Une performance économique remarquable dans un contexte mondial difficile
Face à un environnement international où les flux financiers se raréfient et où l’aide publique recule, le Tchad se distingue par une performance exceptionnelle. Selon les Perspectives Économiques en Afrique 2026 de la Banque africaine de développement, le Plan national de développement (PND) du pays nécessite un budget global de 30 milliards de dollars. Parmi ce montant, 46 % proviennent du secteur privé, soit un total de 20,5 milliards de dollars déjà sécurisés en novembre 2025. Ce financement repose sur 16,4 milliards de dollars d’engagements privés et internationaux, complétés par 40 accords et protocoles d’intention représentant 4,1 milliards de dollars supplémentaires. Pour un pays classé 190e sur l’Indice de développement humain 2025, cette capacité à mobiliser des fonds privés est un véritable exploit stratégique.
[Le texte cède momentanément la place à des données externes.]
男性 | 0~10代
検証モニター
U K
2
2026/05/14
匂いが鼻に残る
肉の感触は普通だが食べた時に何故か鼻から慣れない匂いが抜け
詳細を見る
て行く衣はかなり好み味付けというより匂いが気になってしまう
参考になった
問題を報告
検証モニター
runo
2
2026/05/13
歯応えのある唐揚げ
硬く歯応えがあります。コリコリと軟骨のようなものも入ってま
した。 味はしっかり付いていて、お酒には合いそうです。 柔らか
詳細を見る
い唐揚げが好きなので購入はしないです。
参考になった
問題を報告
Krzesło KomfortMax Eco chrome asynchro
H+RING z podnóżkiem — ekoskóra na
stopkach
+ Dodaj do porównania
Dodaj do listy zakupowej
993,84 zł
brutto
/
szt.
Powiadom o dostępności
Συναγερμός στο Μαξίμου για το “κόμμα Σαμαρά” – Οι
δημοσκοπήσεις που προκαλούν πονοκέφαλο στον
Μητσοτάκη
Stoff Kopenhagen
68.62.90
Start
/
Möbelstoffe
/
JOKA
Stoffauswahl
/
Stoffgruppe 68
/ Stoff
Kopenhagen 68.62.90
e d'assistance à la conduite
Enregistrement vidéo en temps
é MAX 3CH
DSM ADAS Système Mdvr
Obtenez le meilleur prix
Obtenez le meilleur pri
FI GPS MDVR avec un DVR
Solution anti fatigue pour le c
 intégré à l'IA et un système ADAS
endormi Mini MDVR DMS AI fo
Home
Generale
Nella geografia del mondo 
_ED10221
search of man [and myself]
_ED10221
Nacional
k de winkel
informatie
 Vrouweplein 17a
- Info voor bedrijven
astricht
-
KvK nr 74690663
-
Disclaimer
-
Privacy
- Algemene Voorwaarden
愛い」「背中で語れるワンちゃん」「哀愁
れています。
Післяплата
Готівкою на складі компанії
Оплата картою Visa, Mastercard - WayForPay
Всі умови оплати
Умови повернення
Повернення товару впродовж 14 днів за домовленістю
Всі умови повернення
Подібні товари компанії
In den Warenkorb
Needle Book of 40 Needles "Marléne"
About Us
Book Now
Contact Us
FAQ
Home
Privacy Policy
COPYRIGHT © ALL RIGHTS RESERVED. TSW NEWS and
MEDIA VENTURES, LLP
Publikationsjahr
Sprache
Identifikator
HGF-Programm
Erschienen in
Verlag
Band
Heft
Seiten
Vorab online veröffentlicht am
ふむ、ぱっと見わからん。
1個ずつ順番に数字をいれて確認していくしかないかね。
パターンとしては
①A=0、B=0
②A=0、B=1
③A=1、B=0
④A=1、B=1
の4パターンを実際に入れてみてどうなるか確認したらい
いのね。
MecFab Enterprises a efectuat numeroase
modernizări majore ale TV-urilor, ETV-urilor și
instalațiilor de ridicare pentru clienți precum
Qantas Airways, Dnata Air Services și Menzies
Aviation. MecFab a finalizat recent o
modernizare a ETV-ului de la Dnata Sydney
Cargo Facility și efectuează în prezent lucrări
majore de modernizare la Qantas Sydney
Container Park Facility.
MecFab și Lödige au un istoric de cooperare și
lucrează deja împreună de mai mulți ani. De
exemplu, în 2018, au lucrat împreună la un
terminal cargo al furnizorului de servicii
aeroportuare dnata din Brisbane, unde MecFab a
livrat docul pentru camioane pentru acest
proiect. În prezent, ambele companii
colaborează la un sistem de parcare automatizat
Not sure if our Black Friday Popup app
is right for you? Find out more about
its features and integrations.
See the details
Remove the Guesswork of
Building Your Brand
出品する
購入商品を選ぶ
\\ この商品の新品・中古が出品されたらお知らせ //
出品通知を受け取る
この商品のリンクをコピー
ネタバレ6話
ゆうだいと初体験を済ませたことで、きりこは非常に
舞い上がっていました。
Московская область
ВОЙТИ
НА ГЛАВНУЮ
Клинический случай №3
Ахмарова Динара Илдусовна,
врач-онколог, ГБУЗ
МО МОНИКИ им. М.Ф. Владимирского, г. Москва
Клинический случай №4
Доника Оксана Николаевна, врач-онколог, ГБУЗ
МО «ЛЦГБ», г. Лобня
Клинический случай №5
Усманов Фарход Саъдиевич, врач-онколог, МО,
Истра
Une stratégie de financement innovante et diversifiée
La clé de ce succès réside dans une approche méthodique de diversification des sources de financement, peu courante dans la zone CEMAC. Les Émirats arabes unis et la Banque islamique de développement ont été des partenaires clés, ouvrant des canaux de financement islamiques quasi inexistants ailleurs en Afrique centrale. En parallèle, le Tchad a consolidé ses relations avec les institutions multilatérales traditionnelles comme le FMI et la Banque mondiale, tout en renforçant ses liens avec des partenaires du Moyen-Orient. Cette combinaison unique de financements occidentaux, islamiques et Sud-Sud crée une architecture financière inédite pour la région.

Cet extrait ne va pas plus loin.